__REQUIREMENT__
Repeat the records exactly, so that each line matches the original.

'''

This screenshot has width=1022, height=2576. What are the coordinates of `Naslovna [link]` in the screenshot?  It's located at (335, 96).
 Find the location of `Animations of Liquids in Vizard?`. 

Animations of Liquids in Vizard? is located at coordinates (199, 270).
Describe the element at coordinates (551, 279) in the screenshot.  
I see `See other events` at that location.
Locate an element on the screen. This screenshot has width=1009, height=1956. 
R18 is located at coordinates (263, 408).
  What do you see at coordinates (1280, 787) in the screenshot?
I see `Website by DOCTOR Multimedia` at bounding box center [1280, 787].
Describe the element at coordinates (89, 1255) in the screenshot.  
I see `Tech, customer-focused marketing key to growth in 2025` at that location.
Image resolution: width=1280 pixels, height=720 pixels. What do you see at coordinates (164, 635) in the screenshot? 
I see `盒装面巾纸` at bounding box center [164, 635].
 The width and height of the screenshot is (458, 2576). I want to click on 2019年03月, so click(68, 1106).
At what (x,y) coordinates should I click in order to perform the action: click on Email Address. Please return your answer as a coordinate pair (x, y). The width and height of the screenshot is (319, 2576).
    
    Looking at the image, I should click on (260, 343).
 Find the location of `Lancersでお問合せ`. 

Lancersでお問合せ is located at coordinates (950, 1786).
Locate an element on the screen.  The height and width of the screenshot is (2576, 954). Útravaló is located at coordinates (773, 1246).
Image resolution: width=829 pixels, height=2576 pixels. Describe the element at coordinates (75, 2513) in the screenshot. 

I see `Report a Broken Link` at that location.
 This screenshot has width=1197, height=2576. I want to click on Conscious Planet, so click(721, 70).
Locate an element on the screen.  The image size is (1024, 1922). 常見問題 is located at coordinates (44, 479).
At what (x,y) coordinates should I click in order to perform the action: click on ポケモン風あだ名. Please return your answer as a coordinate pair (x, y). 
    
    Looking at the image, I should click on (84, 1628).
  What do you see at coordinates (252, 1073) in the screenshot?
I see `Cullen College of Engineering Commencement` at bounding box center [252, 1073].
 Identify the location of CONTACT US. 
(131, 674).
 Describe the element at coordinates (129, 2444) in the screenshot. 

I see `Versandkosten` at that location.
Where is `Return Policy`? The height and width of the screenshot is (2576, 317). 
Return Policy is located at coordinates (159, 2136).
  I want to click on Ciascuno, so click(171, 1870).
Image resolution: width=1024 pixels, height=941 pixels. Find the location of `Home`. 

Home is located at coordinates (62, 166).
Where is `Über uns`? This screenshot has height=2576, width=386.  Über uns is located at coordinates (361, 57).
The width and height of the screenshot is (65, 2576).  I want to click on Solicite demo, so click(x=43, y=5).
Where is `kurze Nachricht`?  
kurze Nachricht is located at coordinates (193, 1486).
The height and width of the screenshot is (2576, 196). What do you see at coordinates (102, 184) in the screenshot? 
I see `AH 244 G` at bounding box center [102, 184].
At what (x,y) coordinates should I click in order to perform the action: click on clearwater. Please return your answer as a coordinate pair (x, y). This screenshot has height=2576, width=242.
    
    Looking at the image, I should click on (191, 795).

'''

__RESPONSE__
This screenshot has width=1022, height=2576. What are the coordinates of `Naslovna [link]` in the screenshot?  It's located at (335, 96).
 Find the location of `Animations of Liquids in Vizard?`. 

Animations of Liquids in Vizard? is located at coordinates (199, 270).
Describe the element at coordinates (551, 279) in the screenshot.  
I see `See other events` at that location.
Locate an element on the screen. This screenshot has width=1009, height=1956. 
R18 is located at coordinates (263, 408).
  What do you see at coordinates (1280, 787) in the screenshot?
I see `Website by DOCTOR Multimedia` at bounding box center [1280, 787].
Describe the element at coordinates (89, 1255) in the screenshot.  
I see `Tech, customer-focused marketing key to growth in 2025` at that location.
Image resolution: width=1280 pixels, height=720 pixels. What do you see at coordinates (164, 635) in the screenshot? 
I see `盒装面巾纸` at bounding box center [164, 635].
 The width and height of the screenshot is (458, 2576). I want to click on 2019年03月, so click(68, 1106).
At what (x,y) coordinates should I click in order to perform the action: click on Email Address. Please return your answer as a coordinate pair (x, y). The width and height of the screenshot is (319, 2576).
    
    Looking at the image, I should click on (260, 343).
 Find the location of `Lancersでお問合せ`. 

Lancersでお問合せ is located at coordinates (950, 1786).
Locate an element on the screen.  The height and width of the screenshot is (2576, 954). Útravaló is located at coordinates (773, 1246).
Image resolution: width=829 pixels, height=2576 pixels. Describe the element at coordinates (75, 2513) in the screenshot. 

I see `Report a Broken Link` at that location.
 This screenshot has width=1197, height=2576. I want to click on Conscious Planet, so click(721, 70).
Locate an element on the screen.  The image size is (1024, 1922). 常見問題 is located at coordinates (44, 479).
At what (x,y) coordinates should I click in order to perform the action: click on ポケモン風あだ名. Please return your answer as a coordinate pair (x, y). 
    
    Looking at the image, I should click on (84, 1628).
  What do you see at coordinates (252, 1073) in the screenshot?
I see `Cullen College of Engineering Commencement` at bounding box center [252, 1073].
 Identify the location of CONTACT US. 
(131, 674).
 Describe the element at coordinates (129, 2444) in the screenshot. 

I see `Versandkosten` at that location.
Where is `Return Policy`? The height and width of the screenshot is (2576, 317). 
Return Policy is located at coordinates (159, 2136).
  I want to click on Ciascuno, so click(171, 1870).
Image resolution: width=1024 pixels, height=941 pixels. Find the location of `Home`. 

Home is located at coordinates (62, 166).
Where is `Über uns`? This screenshot has height=2576, width=386.  Über uns is located at coordinates (361, 57).
The width and height of the screenshot is (65, 2576).  I want to click on Solicite demo, so click(x=43, y=5).
Where is `kurze Nachricht`?  
kurze Nachricht is located at coordinates (193, 1486).
The height and width of the screenshot is (2576, 196). What do you see at coordinates (102, 184) in the screenshot? 
I see `AH 244 G` at bounding box center [102, 184].
At what (x,y) coordinates should I click in order to perform the action: click on clearwater. Please return your answer as a coordinate pair (x, y). This screenshot has height=2576, width=242.
    
    Looking at the image, I should click on (191, 795).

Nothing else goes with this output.